▶ [What you will do]
Wherever the word "vista" shows up in the data, report the line it sits in.

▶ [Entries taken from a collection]
* * *

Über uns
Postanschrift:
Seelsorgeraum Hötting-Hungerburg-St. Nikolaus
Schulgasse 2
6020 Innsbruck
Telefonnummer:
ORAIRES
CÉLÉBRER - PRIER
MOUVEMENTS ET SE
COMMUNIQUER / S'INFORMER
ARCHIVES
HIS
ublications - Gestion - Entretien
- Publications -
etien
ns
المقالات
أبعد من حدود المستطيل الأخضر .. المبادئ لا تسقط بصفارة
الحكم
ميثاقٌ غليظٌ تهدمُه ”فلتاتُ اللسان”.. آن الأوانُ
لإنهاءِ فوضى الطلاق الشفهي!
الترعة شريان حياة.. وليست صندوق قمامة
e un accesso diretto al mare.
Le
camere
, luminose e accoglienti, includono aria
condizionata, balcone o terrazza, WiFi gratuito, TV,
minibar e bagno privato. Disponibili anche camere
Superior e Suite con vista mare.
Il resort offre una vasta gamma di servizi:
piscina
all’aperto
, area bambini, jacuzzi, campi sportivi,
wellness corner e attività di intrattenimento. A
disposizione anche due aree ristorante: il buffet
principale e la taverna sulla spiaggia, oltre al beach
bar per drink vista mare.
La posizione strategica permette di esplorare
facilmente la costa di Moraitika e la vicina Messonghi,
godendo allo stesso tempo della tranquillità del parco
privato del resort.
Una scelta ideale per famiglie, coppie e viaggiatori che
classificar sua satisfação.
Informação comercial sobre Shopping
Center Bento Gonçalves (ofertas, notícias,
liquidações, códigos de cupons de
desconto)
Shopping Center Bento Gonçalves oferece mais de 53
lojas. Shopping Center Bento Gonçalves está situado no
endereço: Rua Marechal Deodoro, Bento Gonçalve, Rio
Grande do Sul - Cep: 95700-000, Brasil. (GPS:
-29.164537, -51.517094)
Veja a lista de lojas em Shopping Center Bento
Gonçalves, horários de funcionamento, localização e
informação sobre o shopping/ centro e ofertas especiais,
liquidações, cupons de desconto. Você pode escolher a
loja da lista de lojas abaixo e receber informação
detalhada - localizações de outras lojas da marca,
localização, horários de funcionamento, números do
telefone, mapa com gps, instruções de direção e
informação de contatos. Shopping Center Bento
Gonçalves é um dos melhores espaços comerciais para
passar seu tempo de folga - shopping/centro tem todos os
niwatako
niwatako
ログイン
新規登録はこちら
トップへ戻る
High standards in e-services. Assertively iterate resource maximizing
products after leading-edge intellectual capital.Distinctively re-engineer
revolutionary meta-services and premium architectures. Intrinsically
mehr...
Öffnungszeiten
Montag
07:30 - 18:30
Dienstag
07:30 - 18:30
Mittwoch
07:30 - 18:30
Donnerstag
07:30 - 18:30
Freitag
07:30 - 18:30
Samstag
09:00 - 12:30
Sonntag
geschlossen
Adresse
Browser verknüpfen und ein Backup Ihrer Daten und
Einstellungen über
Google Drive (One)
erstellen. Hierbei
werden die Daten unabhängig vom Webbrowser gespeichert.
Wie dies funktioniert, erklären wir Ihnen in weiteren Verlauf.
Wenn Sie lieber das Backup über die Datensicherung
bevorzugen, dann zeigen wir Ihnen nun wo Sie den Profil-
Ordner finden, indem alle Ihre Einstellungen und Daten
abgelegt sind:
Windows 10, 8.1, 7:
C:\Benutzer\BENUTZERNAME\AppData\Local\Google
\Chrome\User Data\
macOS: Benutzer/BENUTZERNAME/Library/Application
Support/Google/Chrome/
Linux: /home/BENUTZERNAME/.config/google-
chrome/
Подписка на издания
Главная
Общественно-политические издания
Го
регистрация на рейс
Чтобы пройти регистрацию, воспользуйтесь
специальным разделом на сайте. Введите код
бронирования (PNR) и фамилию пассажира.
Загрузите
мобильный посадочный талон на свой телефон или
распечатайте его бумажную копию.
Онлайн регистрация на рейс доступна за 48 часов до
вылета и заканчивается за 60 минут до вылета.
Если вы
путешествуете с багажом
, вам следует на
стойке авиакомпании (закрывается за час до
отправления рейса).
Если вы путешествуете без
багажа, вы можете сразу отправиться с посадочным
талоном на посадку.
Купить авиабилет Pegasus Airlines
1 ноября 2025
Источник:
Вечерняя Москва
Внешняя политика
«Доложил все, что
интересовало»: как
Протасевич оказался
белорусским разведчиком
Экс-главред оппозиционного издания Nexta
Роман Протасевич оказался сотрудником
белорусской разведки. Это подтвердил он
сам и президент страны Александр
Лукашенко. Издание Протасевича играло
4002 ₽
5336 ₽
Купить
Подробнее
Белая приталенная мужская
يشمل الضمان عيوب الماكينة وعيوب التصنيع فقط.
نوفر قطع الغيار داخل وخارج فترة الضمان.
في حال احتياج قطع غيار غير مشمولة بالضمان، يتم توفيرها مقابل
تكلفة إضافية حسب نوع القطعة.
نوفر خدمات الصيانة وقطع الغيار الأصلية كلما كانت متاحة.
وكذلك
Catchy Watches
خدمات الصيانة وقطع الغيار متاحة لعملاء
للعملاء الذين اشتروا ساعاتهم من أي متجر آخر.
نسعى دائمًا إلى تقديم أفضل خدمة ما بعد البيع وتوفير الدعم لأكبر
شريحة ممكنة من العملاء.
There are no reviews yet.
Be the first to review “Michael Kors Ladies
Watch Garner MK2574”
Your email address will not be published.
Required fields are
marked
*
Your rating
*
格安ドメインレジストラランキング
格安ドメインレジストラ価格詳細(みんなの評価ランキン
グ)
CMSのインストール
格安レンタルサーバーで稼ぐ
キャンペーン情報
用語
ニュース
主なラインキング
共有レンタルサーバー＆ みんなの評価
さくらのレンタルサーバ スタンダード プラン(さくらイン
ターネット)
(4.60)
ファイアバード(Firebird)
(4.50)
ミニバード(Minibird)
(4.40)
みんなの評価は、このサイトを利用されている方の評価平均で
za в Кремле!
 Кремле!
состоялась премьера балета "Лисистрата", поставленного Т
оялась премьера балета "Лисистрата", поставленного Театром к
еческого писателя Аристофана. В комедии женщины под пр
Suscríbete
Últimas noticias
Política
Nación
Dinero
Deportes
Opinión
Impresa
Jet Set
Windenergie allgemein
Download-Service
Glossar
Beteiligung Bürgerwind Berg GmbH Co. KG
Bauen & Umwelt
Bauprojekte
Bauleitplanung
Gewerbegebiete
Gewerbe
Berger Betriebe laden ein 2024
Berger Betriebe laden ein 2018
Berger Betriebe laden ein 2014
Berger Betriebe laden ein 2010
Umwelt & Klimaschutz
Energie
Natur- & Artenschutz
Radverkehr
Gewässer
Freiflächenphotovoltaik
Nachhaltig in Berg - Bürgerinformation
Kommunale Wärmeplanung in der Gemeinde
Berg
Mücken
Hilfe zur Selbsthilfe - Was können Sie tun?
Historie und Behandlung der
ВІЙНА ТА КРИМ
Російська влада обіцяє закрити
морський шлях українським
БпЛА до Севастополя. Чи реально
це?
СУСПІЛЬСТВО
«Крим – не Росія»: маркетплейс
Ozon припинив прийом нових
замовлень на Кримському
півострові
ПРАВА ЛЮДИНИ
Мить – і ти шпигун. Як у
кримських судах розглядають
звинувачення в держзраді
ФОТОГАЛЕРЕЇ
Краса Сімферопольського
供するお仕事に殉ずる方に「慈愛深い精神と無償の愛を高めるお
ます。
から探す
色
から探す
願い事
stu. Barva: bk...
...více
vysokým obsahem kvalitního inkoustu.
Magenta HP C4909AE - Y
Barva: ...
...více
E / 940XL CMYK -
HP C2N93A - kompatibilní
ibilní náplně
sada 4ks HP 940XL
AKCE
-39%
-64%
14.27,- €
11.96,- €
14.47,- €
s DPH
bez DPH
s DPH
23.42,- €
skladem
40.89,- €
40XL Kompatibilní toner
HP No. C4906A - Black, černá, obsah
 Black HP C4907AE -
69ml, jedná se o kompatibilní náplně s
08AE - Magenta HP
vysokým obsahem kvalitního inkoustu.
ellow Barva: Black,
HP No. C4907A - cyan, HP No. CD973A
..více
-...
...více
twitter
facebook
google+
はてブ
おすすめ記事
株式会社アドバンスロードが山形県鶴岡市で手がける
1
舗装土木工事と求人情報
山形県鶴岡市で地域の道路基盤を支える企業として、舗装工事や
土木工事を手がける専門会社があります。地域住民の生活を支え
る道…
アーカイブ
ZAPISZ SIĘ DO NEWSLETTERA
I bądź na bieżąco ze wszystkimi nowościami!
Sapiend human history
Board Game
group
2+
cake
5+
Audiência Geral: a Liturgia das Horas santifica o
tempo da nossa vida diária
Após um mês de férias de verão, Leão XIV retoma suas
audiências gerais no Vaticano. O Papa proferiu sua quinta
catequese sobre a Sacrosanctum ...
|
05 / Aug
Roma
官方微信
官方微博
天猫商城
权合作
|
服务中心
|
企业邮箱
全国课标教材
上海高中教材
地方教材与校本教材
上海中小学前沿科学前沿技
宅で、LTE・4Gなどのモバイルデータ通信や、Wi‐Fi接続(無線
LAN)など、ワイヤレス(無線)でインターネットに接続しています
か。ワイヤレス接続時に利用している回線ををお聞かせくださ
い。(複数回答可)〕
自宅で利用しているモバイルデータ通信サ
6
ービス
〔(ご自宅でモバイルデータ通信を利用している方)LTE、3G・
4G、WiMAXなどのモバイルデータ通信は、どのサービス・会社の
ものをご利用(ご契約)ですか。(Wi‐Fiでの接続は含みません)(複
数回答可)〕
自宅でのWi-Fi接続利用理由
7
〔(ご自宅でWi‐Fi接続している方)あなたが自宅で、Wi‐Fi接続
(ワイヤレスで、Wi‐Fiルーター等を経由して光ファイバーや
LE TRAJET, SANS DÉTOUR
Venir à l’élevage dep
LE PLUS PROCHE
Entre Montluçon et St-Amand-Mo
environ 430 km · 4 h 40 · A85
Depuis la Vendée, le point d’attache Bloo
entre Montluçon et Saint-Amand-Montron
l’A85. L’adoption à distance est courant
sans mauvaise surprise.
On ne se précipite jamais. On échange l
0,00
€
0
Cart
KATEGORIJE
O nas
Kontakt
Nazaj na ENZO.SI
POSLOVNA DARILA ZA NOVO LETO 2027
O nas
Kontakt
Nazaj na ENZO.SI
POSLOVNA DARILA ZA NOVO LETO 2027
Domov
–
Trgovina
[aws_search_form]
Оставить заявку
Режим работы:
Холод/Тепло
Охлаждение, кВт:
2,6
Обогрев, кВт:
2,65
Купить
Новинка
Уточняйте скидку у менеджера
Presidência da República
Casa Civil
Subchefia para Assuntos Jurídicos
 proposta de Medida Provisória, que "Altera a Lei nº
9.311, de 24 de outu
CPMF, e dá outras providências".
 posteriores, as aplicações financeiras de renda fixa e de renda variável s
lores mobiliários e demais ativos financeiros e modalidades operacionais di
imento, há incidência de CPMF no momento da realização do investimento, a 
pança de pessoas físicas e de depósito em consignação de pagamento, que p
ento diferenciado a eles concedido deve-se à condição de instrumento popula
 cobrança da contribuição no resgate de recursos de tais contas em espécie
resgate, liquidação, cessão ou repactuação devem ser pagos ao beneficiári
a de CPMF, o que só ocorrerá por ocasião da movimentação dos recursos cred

* * *

▶ [Expected output]
Superior e Suite con vista mare.
bar per drink vista mare.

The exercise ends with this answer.